For the last couple years, Americans have been having a party buying overvalued houses at prices they knew they could not afford, taking advantage of the lowest interest rates in our lifetimes, on the assumption that those rates will last forever. Those who already owned homes have been partying even harder, spending in a flash the home equity they spent their lives accumulating.
At the same time, our government has been having its own party, invading Iraq; invading Afghanistan; threatening Iran (threats that include naval battle groups sailing foreign seas are not cheap); funding proxy adventures (e.g., Ethiopia in Somalia); and generally building a military force fancier, bigger, and more expensive than that of the whole rest of the world put together.
Whether or not these parties are justified is not the issue here: my point is simply that they have been expensive. The Government paid for its debts by borrowing from the very considerate leaders of the People’s Republic of China; the American middle class would like to pay by getting a deal from the Government, which will pay for the deal by getting another deal from those very considerate Chinese Communist gentlemen.

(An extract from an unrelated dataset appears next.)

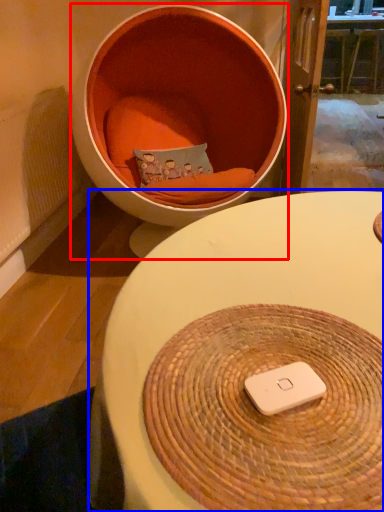 Question: Which of the following is the closest to the observer, furniture (highlighted by a red box) or table (highlighted by a blue box)?

Choices:
 (A) furniture
 (B) table

Answer: (B)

Now that some chickens are coming home to roost, the Bush Administration is offering some incentives for us to…save? reduce both personal indebtedness and the national debt? enhance productivity? plan our lives in a more mature fashion? trim the incredibly, grossly overweight national offense budget? Well, no…the incentives are designed to spike our drinks and keep the party going for, presumably, at least one more year.
I have summarized all this in somewhat casual terms without any erudite discourse. But I am just a political scientist, not an economist, so what do I know, anyway? Maybe someone else can explain the logic of all this to me, but please, no sarcasm. There’s enough of that around here already.